--- Recorded data ---

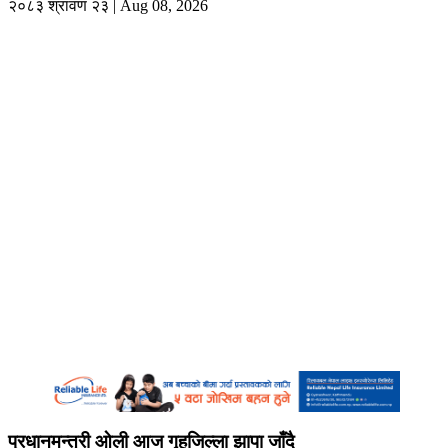
२०८३ श्रावण २३ | Aug 08, 2026
प्रधानमन्त्री ओली आज गृहजिल्ला झापा जाँदै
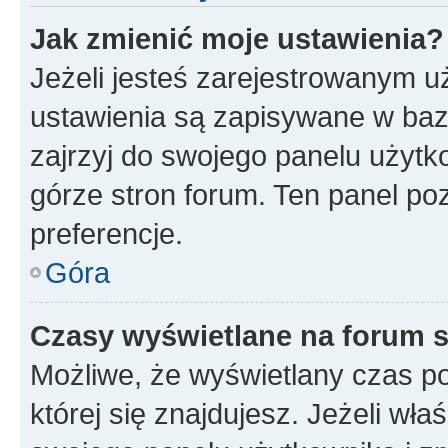
Jak zmienić moje ustawienia?
Jeżeli jesteś zarejestrowanym u
ustawienia są zapisywane w baz
zajrzyj do swojego panelu użytko
górze stron forum. Ten panel poz
preferencje.
Góra
Czasy wyświetlane na forum s
Możliwe, że wyświetlany czas poc
której się znajdujesz. Jeżeli wła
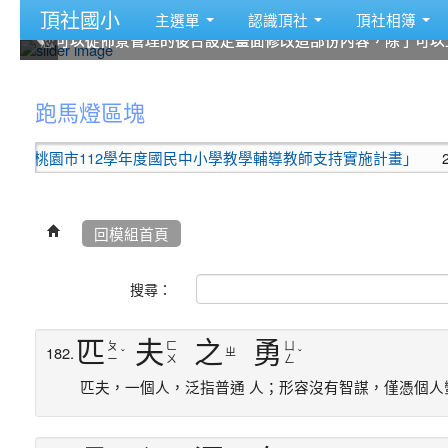
頂社國小
主選單
認識頂社
頂社相簿
您可以從佈景管理的後台設定畫面修改這部份內容，除了可以
您可以從佈景管理的後台設定畫面修改這部份內容，除了可以
您可以從佈景管理的後台設定畫面修改這部份內容，除了可以
您可以從佈景管理的後台設定畫面修改這部份內容，除了可以
您可以從佈景管理的後台設定畫面修改這部份內容，除了可以
您可以從佈景管理的後台設定畫面修改這部份內容，除了可以
:::
跑馬燈區塊
園市112學年度國民中小學教學輔導教師支持實施計畫」
2023-07-
回模組首頁
搜尋：
匹
夫
之
勇
ㄆ
ㄈ
ㄩ
182.
ㄓ
ˇ
ˇ
ㄧ
ㄨ
ㄥ
匹夫，一個人，泛指普通 人；形容沒有智謀，僅憑個人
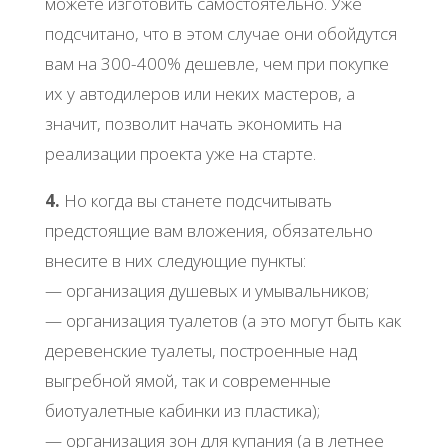
можете изготовить самостоятельно. Уже
подсчитано, что в этом случае они обойдутся
вам на 300-400% дешевле, чем при покупке
их у автодилеров или неких мастеров, а
значит, позволит начать экономить на
реализации проекта уже на старте.
4.
Но когда вы станете подсчитывать
предстоящие вам вложения, обязательно
внесите в них следующие пункты:
— организация душевых и умывальников;
— организация туалетов (а это могут быть как
деревенские туалеты, построенные над
выгребной ямой, так и современные
биотуалетные кабинки из пластика);
— организация зон для купания (а в летнее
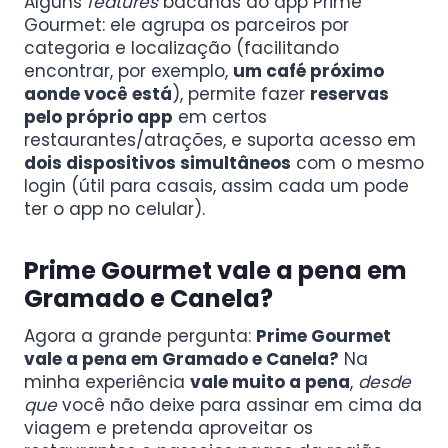
Alguns
features
bacanas do app Prime
Gourmet: ele agrupa os parceiros por
categoria e localização (facilitando
encontrar, por exemplo,
um café próximo
aonde você está
), permite fazer
reservas
pelo próprio app
em certos
restaurantes/atrações, e suporta acesso em
dois dispositivos simultâneos
com o mesmo
login (útil para casais, assim cada um pode
ter o app no celular).
Prime Gourmet vale a pena em
Gramado e Canela?
Agora a grande pergunta:
Prime Gourmet
vale a pena em Gramado e Canela?
Na
minha experiência
vale muito a pena
,
desde
que
você não deixe para assinar em cima da
viagem e pretenda aproveitar os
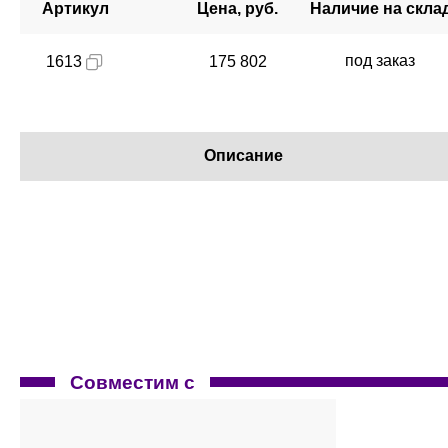
Артикул
Цена, руб.
Наличие на скла
под заказ
1613
175 802
Описание
Совместим с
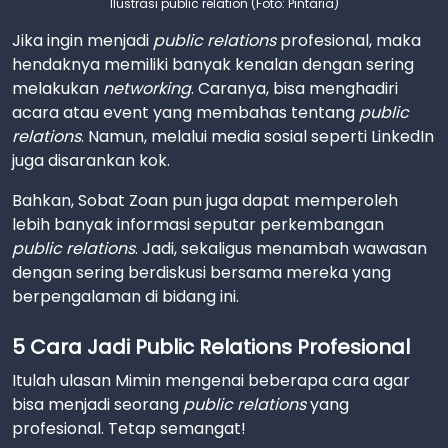
Ilustrasi public relation (Foto: Pintaria)
Jika ingin menjadi
public relations
profesional, maka
hendaknya memiliki banyak kenalan dengan sering
melakukan
networking
. Caranya, bisa menghadiri
acara atau event yang membahas tentang
public
relations
. Namun, melalui media sosial seperti LinkedIn
juga disarankan kok.
Bahkan, Sobat Zoan pun juga dapat memperoleh
lebih banyak informasi seputar perkembangan
public relations
. Jadi, sekaligus menambah wawasan
dengan sering berdiskusi bersama mereka yang
berpengalaman di bidang ini.
5 Cara Jadi Public Relations Profesional
Itulah ulasan Mimin mengenai beberapa cara agar
bisa menjadi seorang
public relations
yang
profesional. Tetap semangat!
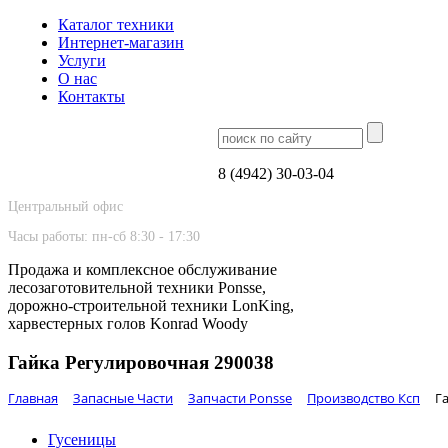
Каталог техники
Интернет-магазин
Услуги
О нас
Контакты
8 (4942) 30-03-04
Центральный офис
Часы работы: пн-сб 8:30 - 17:30
Продажа и комплексное обслуживание
лесозаготовительной техники Ponsse,
дорожно-строительной техники LonKing,
харвестерных голов Konrad Woody
Гайка Регулировочная 290038
Главная
Запасные Части
Запчасти Ponsse
Производство Ксп
Г
Гусеницы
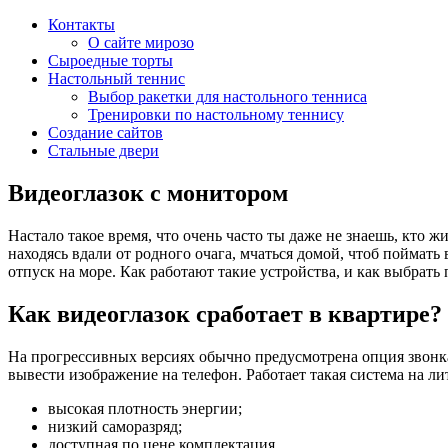
Контакты
О сайте мирозо
Сыроедные торты
Настольный теннис
Выбор ракетки для настольного тенниса
Тренировки по настольному теннису
Создание сайтов
Стальные двери
Видеоглазок с монитором
Настало такое время, что очень часто ты даже не знаешь, кто ж
находясь вдали от родного очага, мчаться домой, чтоб поймат
отпуск на море. Как работают такие устройства, и как выбрат
Как видеоглазок сработает в квартире?
На прогрессивных версиях обычно предусмотрена опция звонка
вывести изображение на телефон. Работает такая система на л
высокая плотность энергии;
низкий саморазряд;
доступная по цене комплектация.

---

== Task requirements ==
Retype only the lines above from the one with "могут быть как" through the one with "sekaligus menambah wawasan", exactly and with both ends. Images stay out.

== Exercise result ==
— организация туалетов (а это могут быть как
деревенские туалеты, построенные над
выгребной ямой, так и современные
биотуалетные кабинки из пластика);
— организация зон для купания (а в летнее
Alguns
features
bacanas do app Prime
Gourmet: ele agrupa os parceiros por
categoria e localização (facilitando
encontrar, por exemplo,
um café próximo
aonde você está
), permite fazer
reservas
pelo próprio app
em certos
restaurantes/atrações, e suporta acesso em
dois dispositivos simultâneos
com o mesmo
login (útil para casais, assim cada um pode
ter o app no celular).
Prime Gourmet vale a pena em
Gramado e Canela?
Agora a grande pergunta:
Prime Gourmet
vale a pena em Gramado e Canela?
Na
minha experiência
vale muito a pena
,
desde
que
você não deixe para assinar em cima da
viagem e pretenda aproveitar os
Артикул
Цена, руб.
Наличие на скла
под заказ
1613
175 802
Описание
Совместим с
Ilustrasi public relation (Foto: Pintaria)
Jika ingin menjadi
public relations
profesional, maka
hendaknya memiliki banyak kenalan dengan sering
melakukan
networking
. Caranya, bisa menghadiri
acara atau event yang membahas tentang
public
relations
. Namun, melalui media sosial seperti LinkedIn
juga disarankan kok.
Bahkan, Sobat Zoan pun juga dapat memperoleh
lebih banyak informasi seputar perkembangan
public relations
. Jadi, sekaligus menambah wawasan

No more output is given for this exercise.